WORK REQUIRED
Gather each line of the records where "pode" appears.

Stored data entries:
——
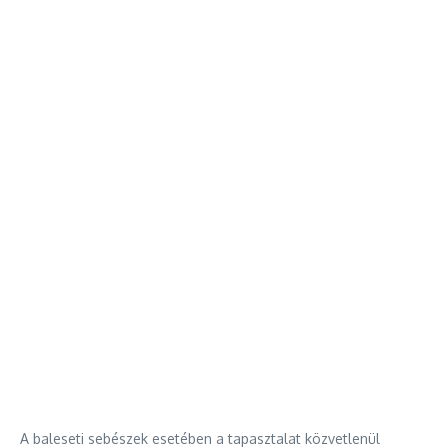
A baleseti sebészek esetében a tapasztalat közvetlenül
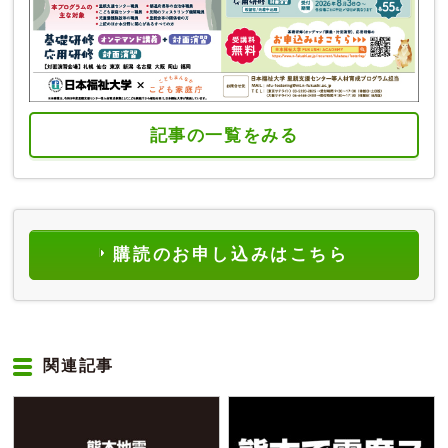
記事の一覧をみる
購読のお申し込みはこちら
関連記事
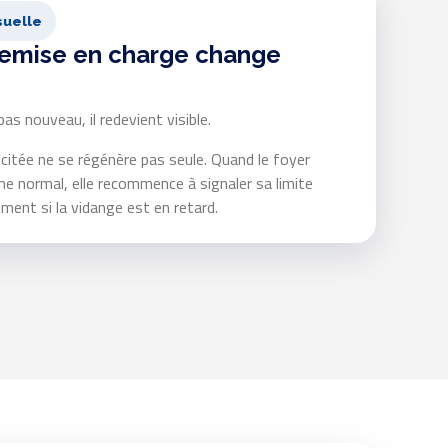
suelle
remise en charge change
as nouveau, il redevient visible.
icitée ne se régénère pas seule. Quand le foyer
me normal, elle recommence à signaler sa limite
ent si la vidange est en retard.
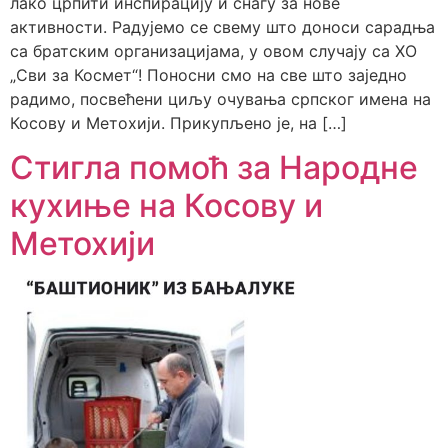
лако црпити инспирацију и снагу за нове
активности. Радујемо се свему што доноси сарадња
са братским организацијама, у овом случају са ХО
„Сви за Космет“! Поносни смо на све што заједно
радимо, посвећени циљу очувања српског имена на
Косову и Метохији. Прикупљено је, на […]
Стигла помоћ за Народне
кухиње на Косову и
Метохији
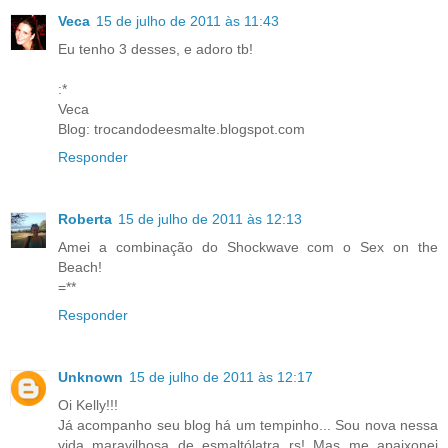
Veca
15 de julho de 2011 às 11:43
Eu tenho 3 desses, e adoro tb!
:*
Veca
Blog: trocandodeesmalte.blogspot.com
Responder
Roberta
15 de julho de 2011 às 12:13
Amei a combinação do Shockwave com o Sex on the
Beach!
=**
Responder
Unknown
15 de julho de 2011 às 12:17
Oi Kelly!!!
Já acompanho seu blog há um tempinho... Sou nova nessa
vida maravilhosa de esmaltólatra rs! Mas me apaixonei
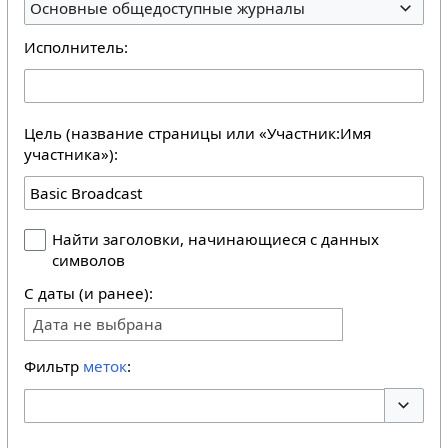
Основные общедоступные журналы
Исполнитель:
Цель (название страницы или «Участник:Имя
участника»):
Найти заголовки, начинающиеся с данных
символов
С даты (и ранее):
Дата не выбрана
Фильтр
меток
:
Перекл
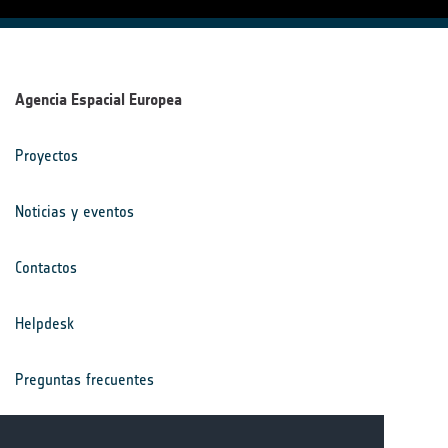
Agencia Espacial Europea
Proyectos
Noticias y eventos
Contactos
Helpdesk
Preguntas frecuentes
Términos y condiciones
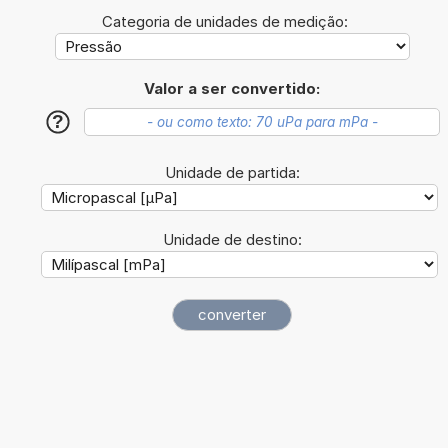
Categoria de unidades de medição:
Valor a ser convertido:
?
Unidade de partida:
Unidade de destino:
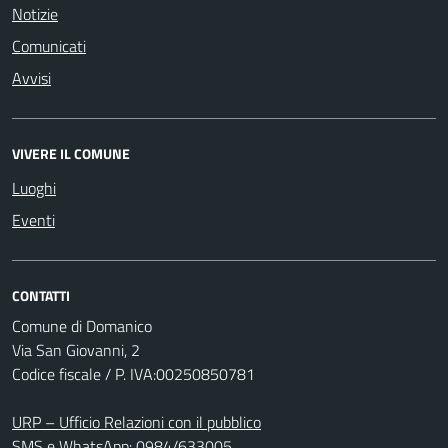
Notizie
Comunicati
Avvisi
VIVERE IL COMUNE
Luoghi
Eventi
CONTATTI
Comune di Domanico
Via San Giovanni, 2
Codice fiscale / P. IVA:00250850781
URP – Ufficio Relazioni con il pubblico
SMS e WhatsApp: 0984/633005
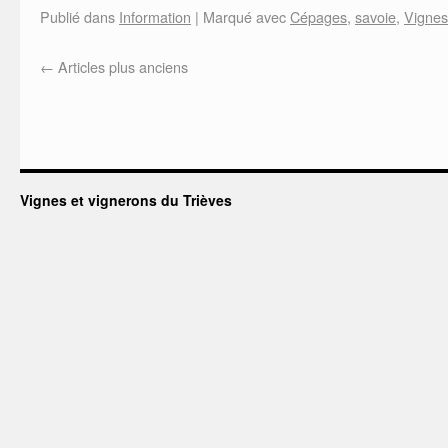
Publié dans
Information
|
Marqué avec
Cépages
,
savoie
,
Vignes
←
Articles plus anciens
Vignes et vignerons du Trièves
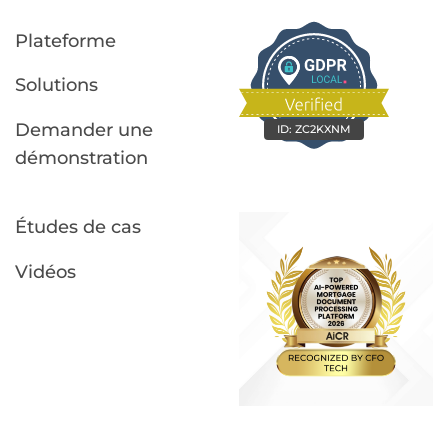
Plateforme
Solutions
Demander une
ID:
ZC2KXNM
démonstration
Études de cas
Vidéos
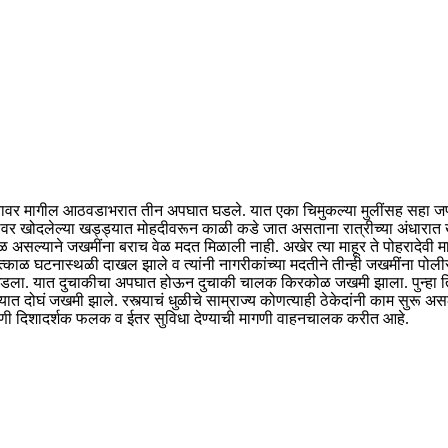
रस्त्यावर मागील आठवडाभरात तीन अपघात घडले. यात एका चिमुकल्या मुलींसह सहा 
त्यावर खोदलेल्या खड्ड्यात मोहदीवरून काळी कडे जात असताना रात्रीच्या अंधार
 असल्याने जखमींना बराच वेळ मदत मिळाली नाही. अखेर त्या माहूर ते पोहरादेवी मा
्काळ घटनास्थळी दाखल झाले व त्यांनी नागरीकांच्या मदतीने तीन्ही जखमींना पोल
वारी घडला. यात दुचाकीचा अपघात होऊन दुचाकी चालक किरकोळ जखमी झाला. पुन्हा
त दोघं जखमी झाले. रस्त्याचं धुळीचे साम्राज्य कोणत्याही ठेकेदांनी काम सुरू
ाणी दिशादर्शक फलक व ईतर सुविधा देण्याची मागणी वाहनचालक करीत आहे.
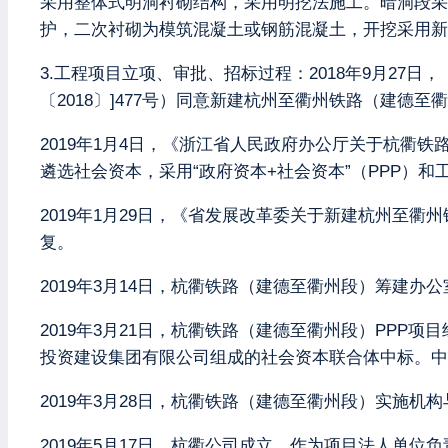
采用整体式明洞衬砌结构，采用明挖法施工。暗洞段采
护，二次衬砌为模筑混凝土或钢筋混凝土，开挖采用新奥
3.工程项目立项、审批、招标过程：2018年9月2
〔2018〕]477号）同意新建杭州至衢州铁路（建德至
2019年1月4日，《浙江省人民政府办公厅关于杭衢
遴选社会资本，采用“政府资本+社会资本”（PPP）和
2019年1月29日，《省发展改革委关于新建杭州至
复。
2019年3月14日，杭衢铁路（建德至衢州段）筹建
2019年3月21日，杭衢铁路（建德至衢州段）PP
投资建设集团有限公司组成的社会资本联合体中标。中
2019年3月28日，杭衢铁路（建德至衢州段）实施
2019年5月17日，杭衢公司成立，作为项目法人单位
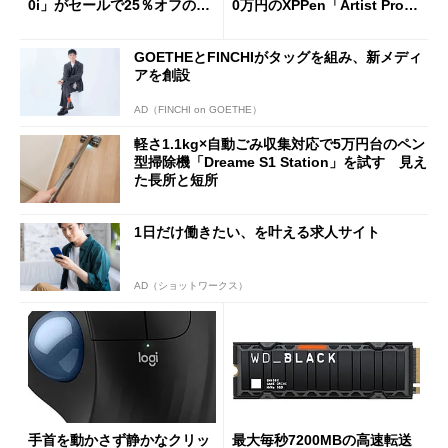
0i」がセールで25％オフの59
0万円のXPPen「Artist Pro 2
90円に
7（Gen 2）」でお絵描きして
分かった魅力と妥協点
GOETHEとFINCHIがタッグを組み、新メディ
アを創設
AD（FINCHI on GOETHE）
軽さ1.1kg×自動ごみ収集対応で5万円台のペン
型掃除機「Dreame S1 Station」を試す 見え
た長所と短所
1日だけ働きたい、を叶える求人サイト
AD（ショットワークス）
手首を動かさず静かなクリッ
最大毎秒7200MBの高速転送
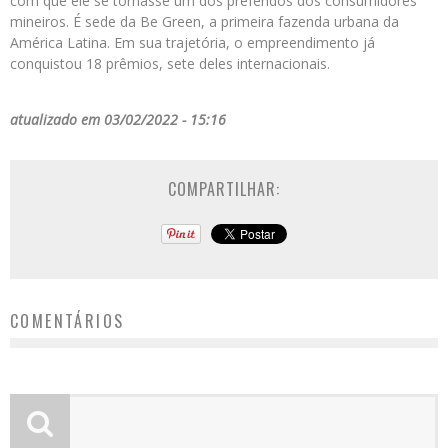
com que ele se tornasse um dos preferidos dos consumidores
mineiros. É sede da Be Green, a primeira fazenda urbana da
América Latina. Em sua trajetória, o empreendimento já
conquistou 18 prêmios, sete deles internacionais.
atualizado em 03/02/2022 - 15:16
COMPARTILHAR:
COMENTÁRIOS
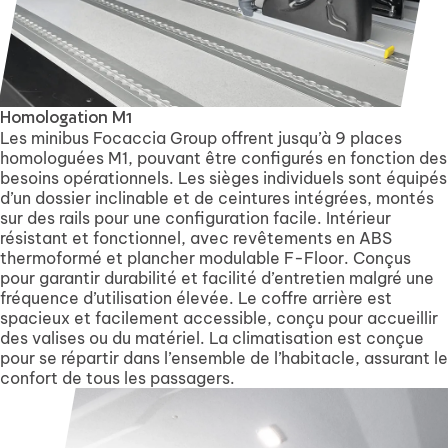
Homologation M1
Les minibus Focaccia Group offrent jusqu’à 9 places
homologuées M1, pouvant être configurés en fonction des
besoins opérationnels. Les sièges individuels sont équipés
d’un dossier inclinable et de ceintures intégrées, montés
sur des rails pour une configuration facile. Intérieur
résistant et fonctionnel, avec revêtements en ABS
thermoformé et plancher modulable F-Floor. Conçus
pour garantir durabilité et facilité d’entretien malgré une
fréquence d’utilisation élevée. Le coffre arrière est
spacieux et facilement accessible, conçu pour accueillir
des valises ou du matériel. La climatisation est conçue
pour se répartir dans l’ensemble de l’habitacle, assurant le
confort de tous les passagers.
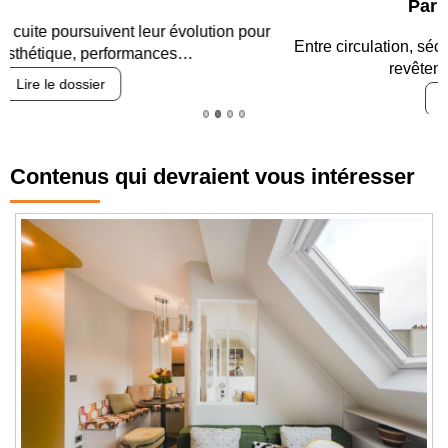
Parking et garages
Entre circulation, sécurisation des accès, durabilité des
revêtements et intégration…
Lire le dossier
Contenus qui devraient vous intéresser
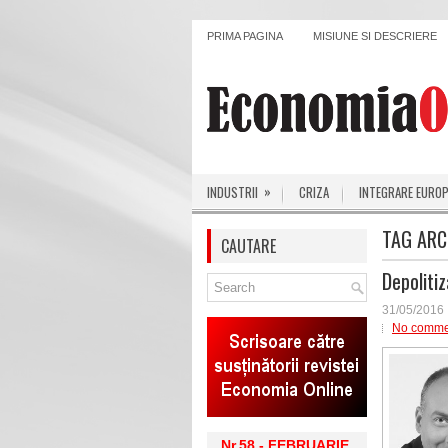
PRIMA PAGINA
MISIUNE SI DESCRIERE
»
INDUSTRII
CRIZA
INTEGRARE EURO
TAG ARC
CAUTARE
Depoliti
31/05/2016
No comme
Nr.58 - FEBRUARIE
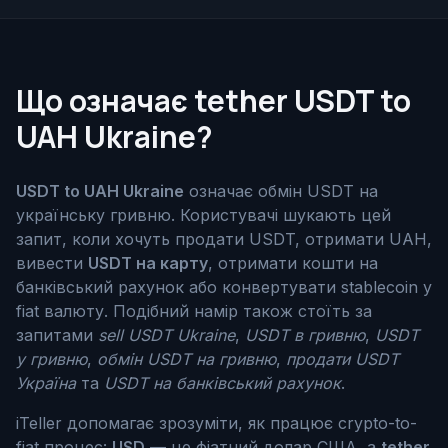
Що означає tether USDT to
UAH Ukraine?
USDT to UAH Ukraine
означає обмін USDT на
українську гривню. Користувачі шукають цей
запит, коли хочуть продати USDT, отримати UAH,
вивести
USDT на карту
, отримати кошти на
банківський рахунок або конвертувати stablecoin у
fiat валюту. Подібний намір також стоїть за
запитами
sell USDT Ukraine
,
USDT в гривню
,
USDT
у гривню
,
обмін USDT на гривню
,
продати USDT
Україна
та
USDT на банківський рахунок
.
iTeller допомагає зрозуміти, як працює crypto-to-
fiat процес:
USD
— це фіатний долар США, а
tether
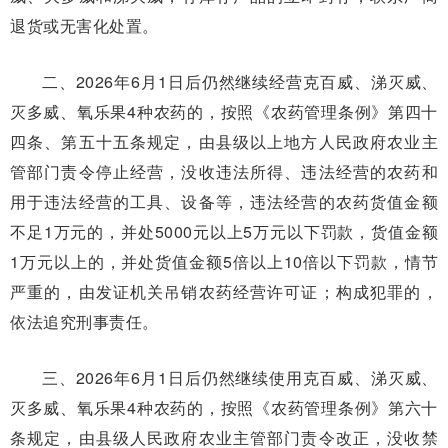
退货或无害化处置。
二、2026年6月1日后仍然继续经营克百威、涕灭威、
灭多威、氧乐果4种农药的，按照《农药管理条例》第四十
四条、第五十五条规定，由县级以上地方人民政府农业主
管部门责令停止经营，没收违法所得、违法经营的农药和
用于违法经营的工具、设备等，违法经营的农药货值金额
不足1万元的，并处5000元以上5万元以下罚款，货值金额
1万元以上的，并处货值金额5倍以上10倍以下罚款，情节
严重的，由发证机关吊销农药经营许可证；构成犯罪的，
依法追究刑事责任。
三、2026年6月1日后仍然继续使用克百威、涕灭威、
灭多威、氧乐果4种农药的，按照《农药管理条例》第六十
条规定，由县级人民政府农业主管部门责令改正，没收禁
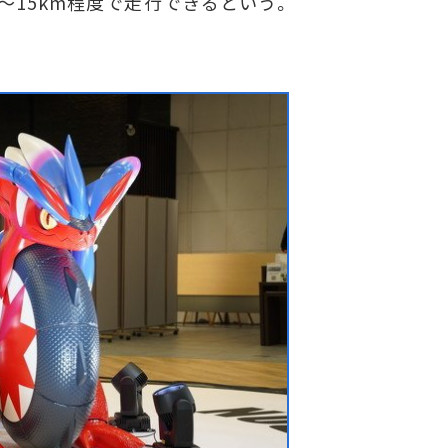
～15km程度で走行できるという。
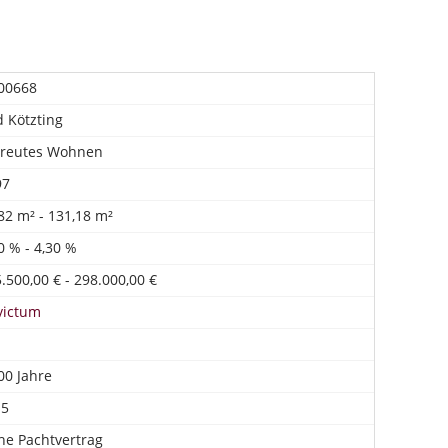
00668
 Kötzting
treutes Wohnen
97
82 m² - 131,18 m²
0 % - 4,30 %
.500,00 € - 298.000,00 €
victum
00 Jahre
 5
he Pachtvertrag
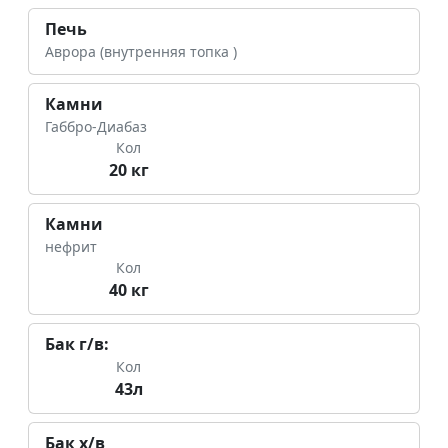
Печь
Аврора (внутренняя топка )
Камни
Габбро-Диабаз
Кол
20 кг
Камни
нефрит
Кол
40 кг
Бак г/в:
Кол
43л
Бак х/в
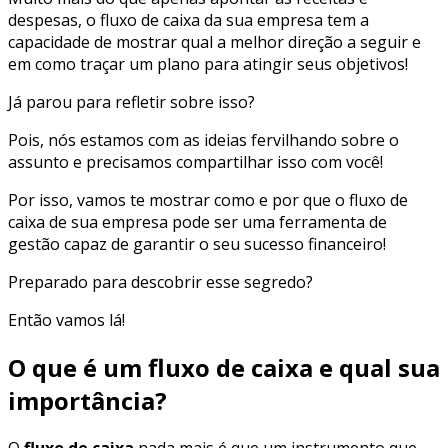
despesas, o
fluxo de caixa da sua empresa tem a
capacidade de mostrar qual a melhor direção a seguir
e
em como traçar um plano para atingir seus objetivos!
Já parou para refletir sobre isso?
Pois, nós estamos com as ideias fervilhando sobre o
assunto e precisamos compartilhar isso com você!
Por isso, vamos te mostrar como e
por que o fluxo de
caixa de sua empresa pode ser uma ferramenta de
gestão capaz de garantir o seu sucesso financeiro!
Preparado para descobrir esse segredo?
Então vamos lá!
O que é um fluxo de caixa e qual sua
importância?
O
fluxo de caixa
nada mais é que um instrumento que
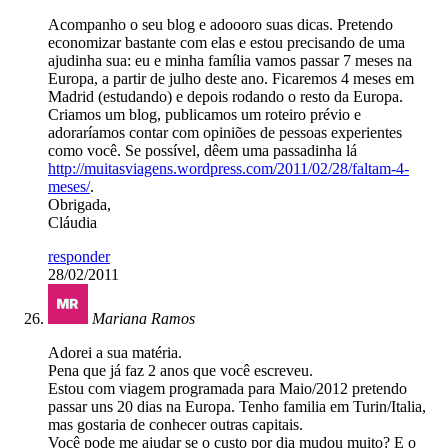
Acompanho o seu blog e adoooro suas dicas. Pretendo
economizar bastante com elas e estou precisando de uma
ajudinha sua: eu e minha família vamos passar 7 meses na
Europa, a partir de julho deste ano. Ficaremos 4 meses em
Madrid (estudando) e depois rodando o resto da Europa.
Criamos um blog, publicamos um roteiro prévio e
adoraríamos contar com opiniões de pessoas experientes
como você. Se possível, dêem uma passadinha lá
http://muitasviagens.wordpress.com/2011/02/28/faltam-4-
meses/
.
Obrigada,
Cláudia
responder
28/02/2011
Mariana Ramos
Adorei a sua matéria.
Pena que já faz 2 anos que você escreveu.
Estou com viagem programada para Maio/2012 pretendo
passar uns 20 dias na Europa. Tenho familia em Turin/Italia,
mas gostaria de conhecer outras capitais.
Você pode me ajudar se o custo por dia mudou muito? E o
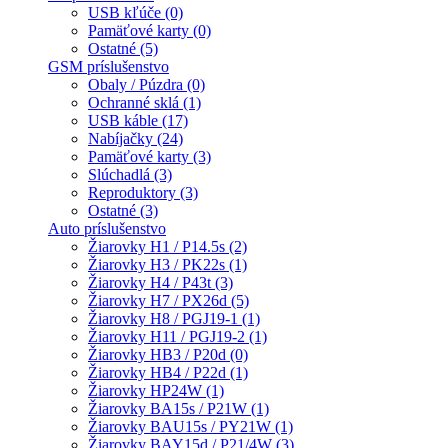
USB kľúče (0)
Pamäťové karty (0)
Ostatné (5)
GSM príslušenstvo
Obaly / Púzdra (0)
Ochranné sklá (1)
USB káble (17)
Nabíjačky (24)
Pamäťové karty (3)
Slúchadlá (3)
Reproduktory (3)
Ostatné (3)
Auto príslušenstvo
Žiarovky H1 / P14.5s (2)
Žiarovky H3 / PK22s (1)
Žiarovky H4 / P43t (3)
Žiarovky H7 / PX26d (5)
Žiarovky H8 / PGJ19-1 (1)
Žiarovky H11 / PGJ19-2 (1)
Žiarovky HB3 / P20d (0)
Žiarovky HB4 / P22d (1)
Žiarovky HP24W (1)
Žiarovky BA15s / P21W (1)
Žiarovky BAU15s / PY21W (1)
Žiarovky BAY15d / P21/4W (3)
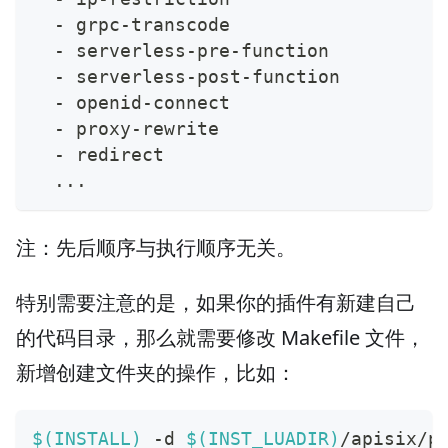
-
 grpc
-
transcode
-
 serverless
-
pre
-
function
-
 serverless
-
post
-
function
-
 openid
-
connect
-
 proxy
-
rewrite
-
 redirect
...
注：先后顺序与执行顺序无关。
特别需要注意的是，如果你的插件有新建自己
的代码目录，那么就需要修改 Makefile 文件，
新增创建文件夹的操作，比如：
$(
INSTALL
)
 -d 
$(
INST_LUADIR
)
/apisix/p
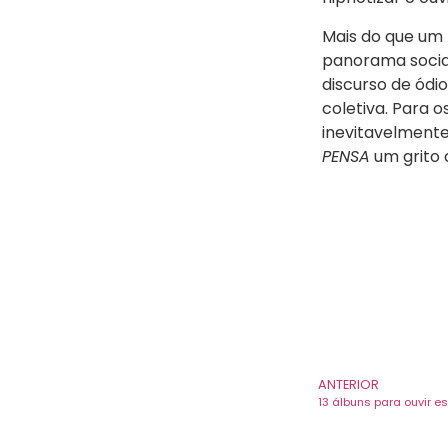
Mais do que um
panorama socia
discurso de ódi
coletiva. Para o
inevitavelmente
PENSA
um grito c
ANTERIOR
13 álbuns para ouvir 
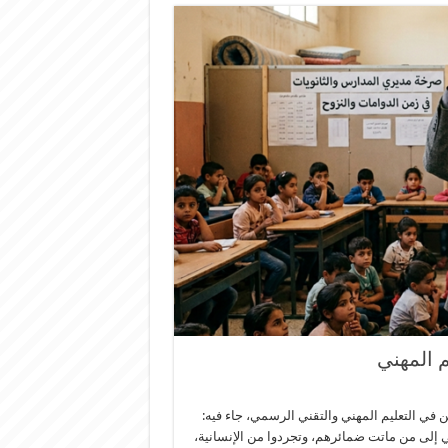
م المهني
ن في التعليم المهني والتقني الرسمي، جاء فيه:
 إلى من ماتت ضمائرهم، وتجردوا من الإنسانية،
——
RESPONSE
caixa de sua empresa pode ser uma ferramenta de
Você pode me ajudar se o custo por dia mudou muito? E o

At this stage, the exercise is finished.